Test group	Opacity value = Difference (t130-t0) of Opacity		Permeability at 490 nm (OD490)		IVIS	Mean IVIS	Proposed in vitro Irritancy Score
		Mean		Mean
Negative control	-1	-0.33	0.082	0.068	0.23	0.69	Not categorized
	0		0.065		0.98
	0		0.058		0.87
Positive control	50.33		1.348		70.55	79.37	Category 1
	67.33		1.395		88.25
	53.33		1.731		79.29
Test item	0.33		-0.008		0.21	0.50	Not categorized
	0.33		-0.013		0.13
	1.33		-0.011		1.16

Applicant's summary and conclusion

Interpretation of results:

GHS criteria not met

Conclusions:

Based on the results of this in vitro assay, the test substance is considered as not requiring classification for eye irritation or serious eye damage.

Executive summary:

The in vitro study was performed to assess the corneal damage potential of the test substance by means of the BCOP assay using fresh bovine corneae.

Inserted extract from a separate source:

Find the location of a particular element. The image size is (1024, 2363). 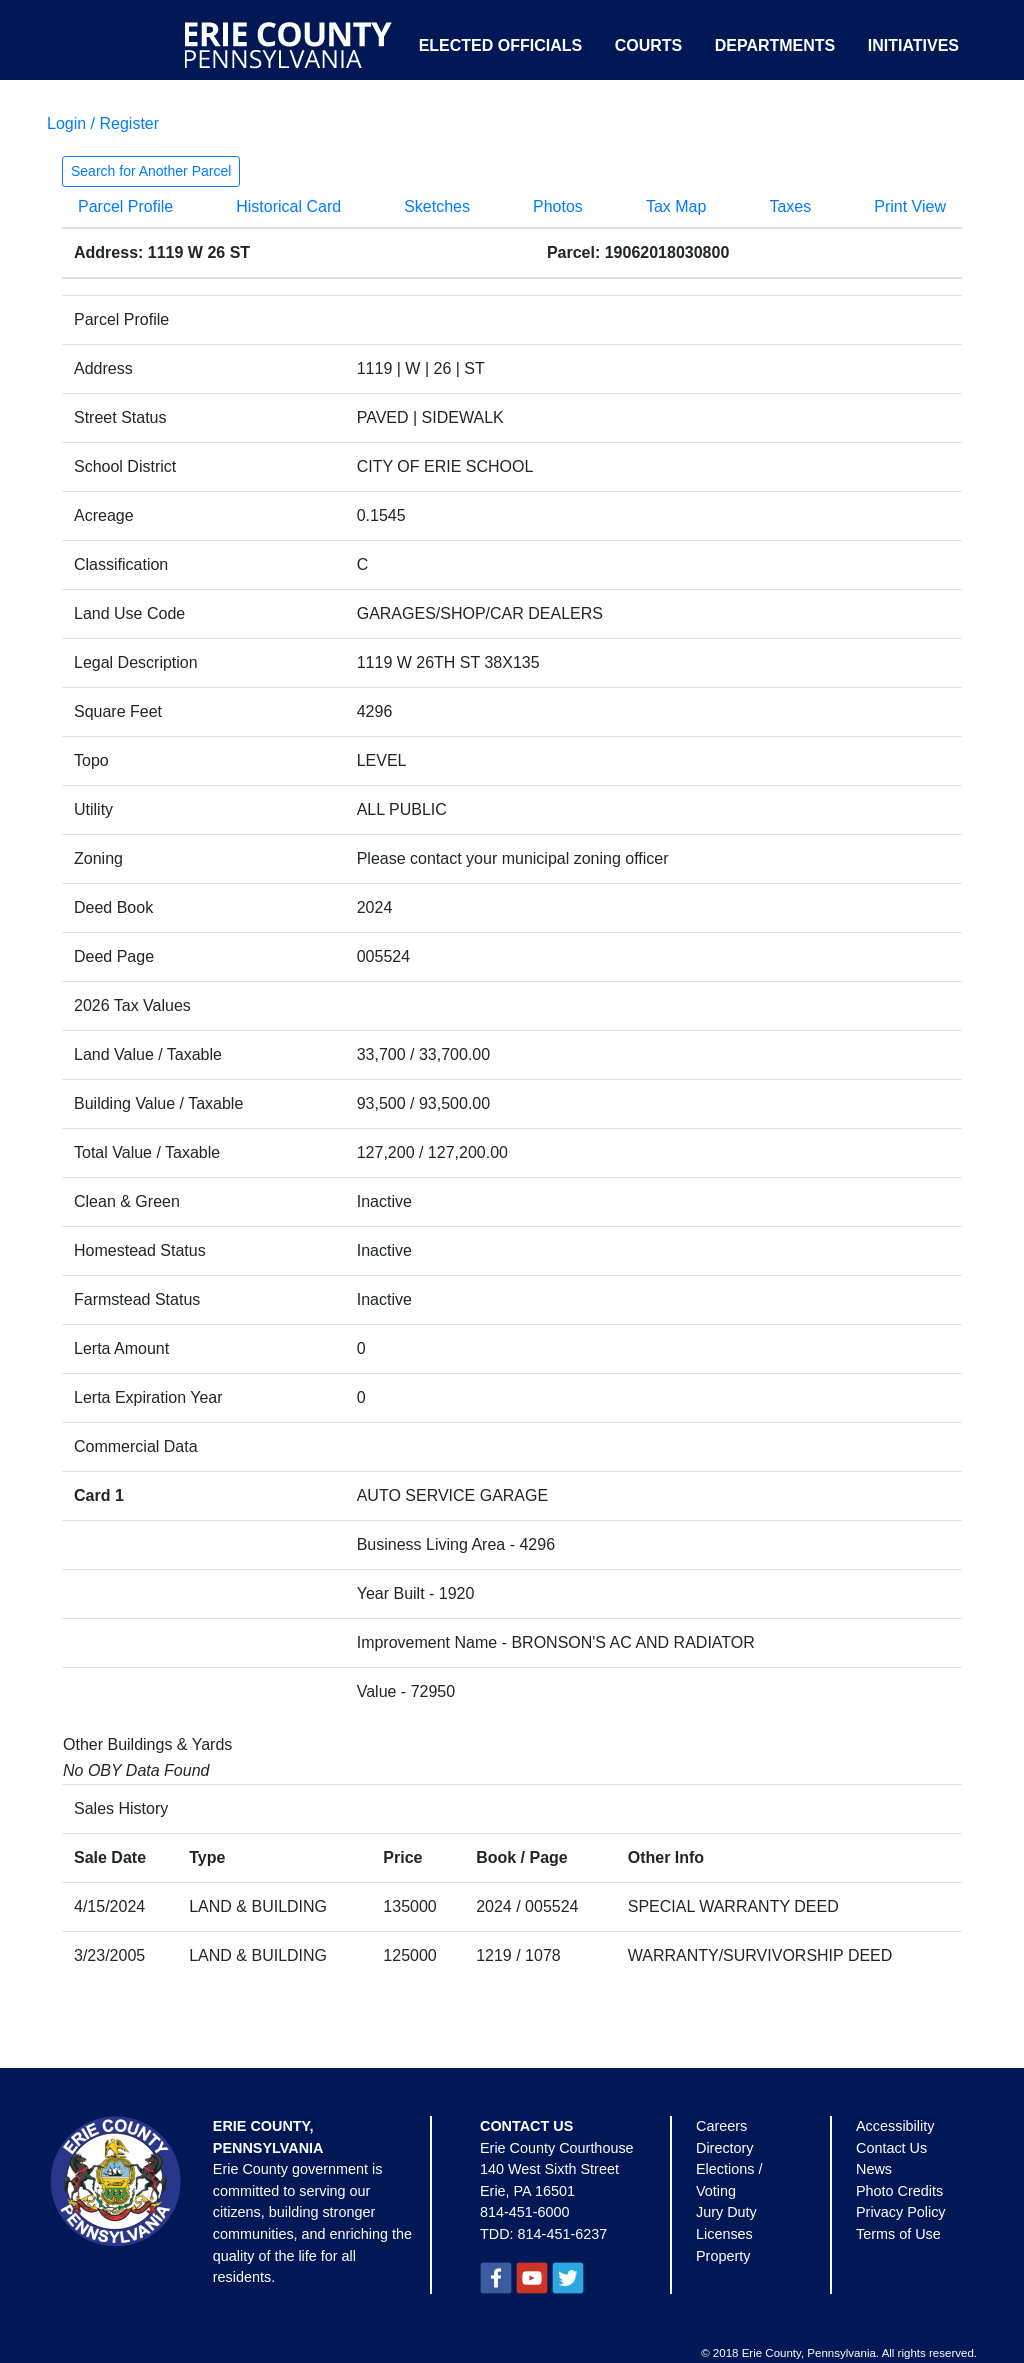 Sketches is located at coordinates (437, 206).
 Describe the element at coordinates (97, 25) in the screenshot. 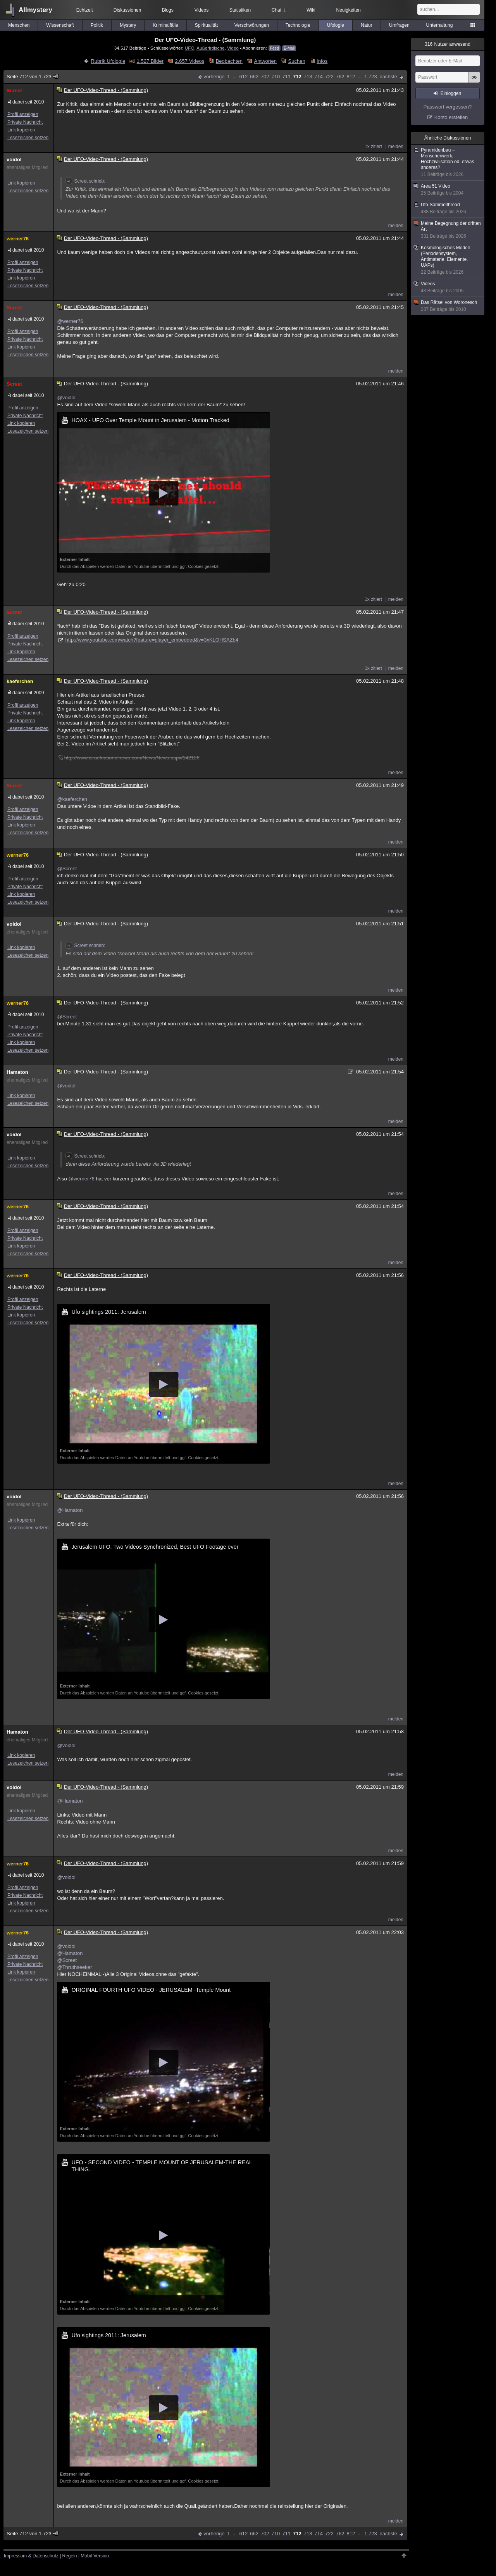 I see `Politik` at that location.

The study was conducted according to OECD 437. After a first opacity measurement of the fresh bovine corneae (t0), the neat test item, the positive, and the negative controls were applied to corneae fixed in an incubation chamber in horizontal position for 10 minutes at 32 ± 1 °C. The posterior chamber contained incubation medium. After the incubation phase the test item, the positive, and the negative controls were each rinsed from the corneae. Further, the corneae were incubated for another 120 minutes at 32 ± 1 °C in a vertical position, while the anterior chamber contain incubation medium as well. Afterwards, opacity was measured a second time (t130). After the opacity measurements permeability of the corneae was determined by measuring spectrophotometrically the transfer of sodium fluorescein after incubation in a horizontal position for 90 minutes at 32 ± 1 °C. With the negative control (0.9 % (w/v) NaCl solution in deionised water) neither an increase of opacity nor permeability of the corneae could be observed. The positive control (2-Ethoxyethanol) showed clear opacity and distinctive permeability of the corneae corresponding to a classification as serious eye damaging (CLP/EPA/GHS (Cat 1)). Relative to the negative control, the test item did not cause an increase of the corneal opacity or permeability. The calculated mean in vitro irritancy score was 0.50. According to OECD 437 the test item is considered as not requiring classification for eye irritation or serious eye damage.